Persisting Data with Pickle & S3

I occasionally write scripts where I need to persist some information between runs. These scripts are often wrapped in a Docker image and deployed on Amazon ECS. This means that there is no persistent storage. I could use a database, but this would be overkill for the volume of data involved. This post describes a simple approach to storing these data on S3 using a pickle file.

Setup

Import the boto3 and botocore packages (the latter package is only required for the ClientError exception).

import boto3, botocore

Create an S3 client object.

s3 = boto3.client("s3")

How does authentication work? I store my credentials in ~/.aws/credentials with multiple AWS accounts, each identified by an unique profile name. I set the AWS_PROFILE environment variable to choose a specific account. I also specify a suitable value for the AWS_DEFAULT_REGION environment variable.

export AWS_PROFILE=fathom
export AWS_DEFAULT_REGION=eu-west-1

Now store the S3 bucket name and a name for the pickle file.

BUCKET = "state-persist"
PICKLE = "state.pkl"

Retrieve

First try to load the data. On the first iteration this won’t work because there’s nothing persisted yet. But after you’ve been through the process once, these steps will load the data from the previous iteration.

Attempt to download the pickle file from S3. If it’s not there, handle the error gracefully.

try:
    s3.download_file(BUCKET, PICKLE, PICKLE)
except botocore.exceptions.ClientError:
    # You'll arrive here on the first iteration.
    pass

Read the pickle file. On failure, set data to None (or some other appropriate default value).

try:
    with open(PICKLE, "rb") as file:
        data = pickle.load(file)
except (FileNotFoundError, EOFError):
    # You'll arrive here on the first iteration.
    data = None

Since both of the first two steps will normally fail together, it might make sense to place the second step in an else clause of the first exception handler.

Store

As the script runs the state information is assigned to (or updated in) data. At the end we need to persist those data.

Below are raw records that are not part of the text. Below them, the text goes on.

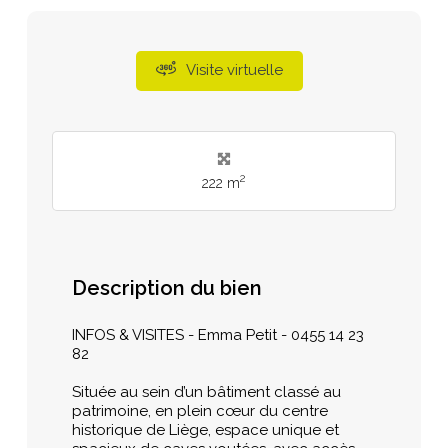
Visite virtuelle
2
222 m
Description du bien
INFOS & VISITES - Emma Petit - 0455 14 23
82
Située au sein d’un bâtiment classé au
patrimoine, en plein cœur du centre
historique de Liège, espace unique et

Create or update the pickle file.

pickle.dump(data, open(PICKLE, "wb"))

Write that file to S3.

s3.upload_file(PICKLE, BUCKET, PICKLE)

Conclusion

A simple procedure for persisting information between jobs.

This approach is vulnerable to race conditions if there are multiple instances of the script running simultaneously. You could handle this with a lock file (also stored on S3) or by just being careful to avoid simultaneous execution.